* _Problem requirements_
Retype, exactly as written, every line from the one containing "d’utilité pour les médecins, qui ont indiqué" through the last line of the records below, both included; skip the pictures.

········

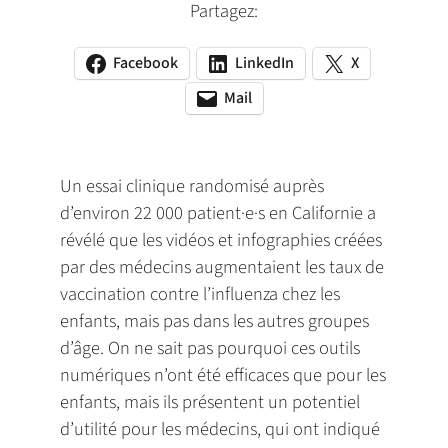
Partagez:
Facebook
LinkedIn
X
(opens
(opens
(opens
in
in
in
Mail
(opens
(opens
a
a
a
default
in
new
new
new
email
a
tab)
tab)
tab)
app)
new
Un essai clinique randomisé auprès
tab)
d’environ 22 000 patient·e·s en Californie a
révélé que les vidéos et infographies créées
par des médecins augmentaient les taux de
vaccination contre l’influenza chez les
enfants, mais pas dans les autres groupes
d’âge. On ne sait pas pourquoi ces outils
numériques n’ont été efficaces que pour les
enfants, mais ils présentent un potentiel
d’utilité pour les médecins, qui ont indiqué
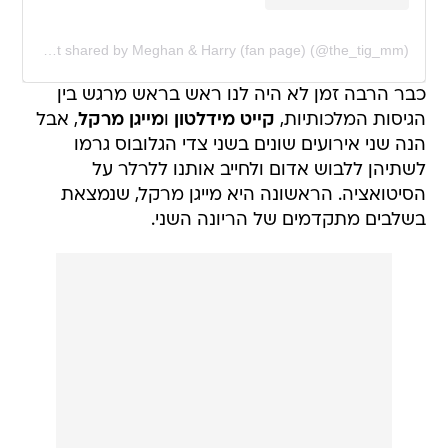
A post shared by Meghan & Harry (fan page) (@the_tig_mm)
כבר הרבה זמן לא היה לנו ראש בראש מרגש בין
הגיסות המלכותיות,
קייט מידלטון
ו
מייגן מרקל
, אבל
הנה שני אירועים שונים בשני צדי הגלובוס גרמו
לשתיהן ללבוש אדום ולחייב אותנו ללרלר על
הסיטואציה. הראשונה היא מייגן מרקל, שנמצאת
בשלבים מתקדמים של הריונה השני.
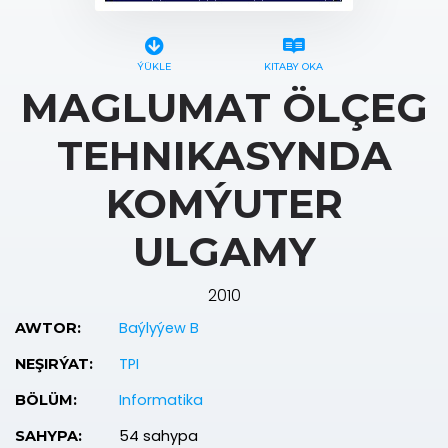
ÝÜKLE
KITABY OKA
MAGLUMAT ÖLÇEG
TEHNIKASYNDA
KOMÝUTER
ULGAMY
2010
Baýlyýew B
AWTOR:
TPI
NEŞIRÝAT:
Informatika
BÖLÜM:
54 sahypa
SAHYPA:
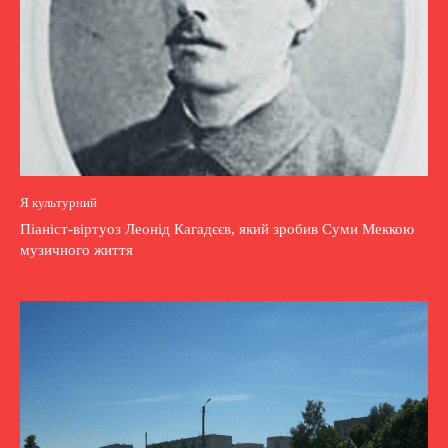
Я культурний
Піаніст-віртуоз Леонід Кагадєєв, який зробив Суми Меккою
музичного життя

········

* _Response to the exercise_
d’utilité pour les médecins, qui ont indiqué
A post shared by Meghan & Harry (fan page) (@the_tig_mm)
כבר הרבה זמן לא היה לנו ראש בראש מרגש בין
הגיסות המלכותיות,
קייט מידלטון
ו
מייגן מרקל
, אבל
הנה שני אירועים שונים בשני צדי הגלובוס גרמו
לשתיהן ללבוש אדום ולחייב אותנו ללרלר על
הסיטואציה. הראשונה היא מייגן מרקל, שנמצאת
בשלבים מתקדמים של הריונה השני.
ÝÜKLE
KITABY OKA
MAGLUMAT ÖLÇEG
TEHNIKASYNDA
KOMÝUTER
ULGAMY
2010
Baýlyýew B
AWTOR:
TPI
NEŞIRÝAT:
Informatika
BÖLÜM:
54 sahypa
SAHYPA:
Я культурний
Піаніст-віртуоз Леонід Кагадєєв, який зробив Суми Меккою
музичного життя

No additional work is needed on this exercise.